The daughter of a man who owned a chain of dry cleaners, and a family who took wine with their meals, Joyce knows refinement when she practices it. It’s piano tunes with those lovely crossed-hands bits, a flirt of her peplum as she sits down to play the town’s movie-house organ, a sweet Sherry in her own parlor with the town nobs.

Refined is not the word for her husband’s demeaning profession. Gilbert is a more than dedicated chiropodist, ministering to the bunions and ingrown toenails of the ladies of the town and, as often as not, “bringing feet to the table” in his dinner conversation.

This dogged pursuit of status has brought out a Lady Macbeth side to Joyce, although it isn’t a dagger but a chiropodist’s tiny scraper that she holds in her hand, and the best she is up to is Mrs. Macbeth. Joyce has her moments of poetry--like the trips she takes to distant counties with Mum in the family car, although the gas-rationed car is up on blocks and the traveling is done by trilling description. But these flights of imagination are being smothered by marriage to a husband who, like the family car, “can’t get the juice.”

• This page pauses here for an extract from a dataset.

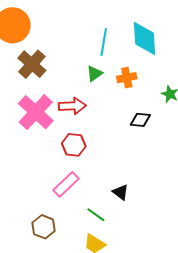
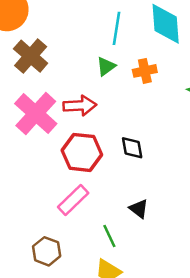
black diamond: (140, 120) -> (132, 148), moved, turned 75
red hexagon: (74, 145) -> (82, 152), size x1.4
green line: (96, 215) -> (109, 236), turned 30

Joyce is also fairly mortified by her Mum, who eats, in these famished times, with the steady rhythm of a camel and lives in a world that is ceasing to make a lot of sense to her. Mum, for her part, is terrified that, like the rest of the kindly old parties of the town, she will be popped into a grim old-age home by Dr. Swaby.

Swaby (played by Denholm Elliott as the very John Simon of physicians), who brooks not the slightest deviation from the norm, is head of the film’s trio of villains, including Allardyce, (Richard Griffiths), a massive, porcine CPA, and Lockwood (John Normington), a solicitor. Although Swaby relishes in reviling the decent, friendly Gilbert and Mrs. Allardyce would sooner die than recognize Joyce socially, the problem facing these elitists is far more urgent than simple social climbing.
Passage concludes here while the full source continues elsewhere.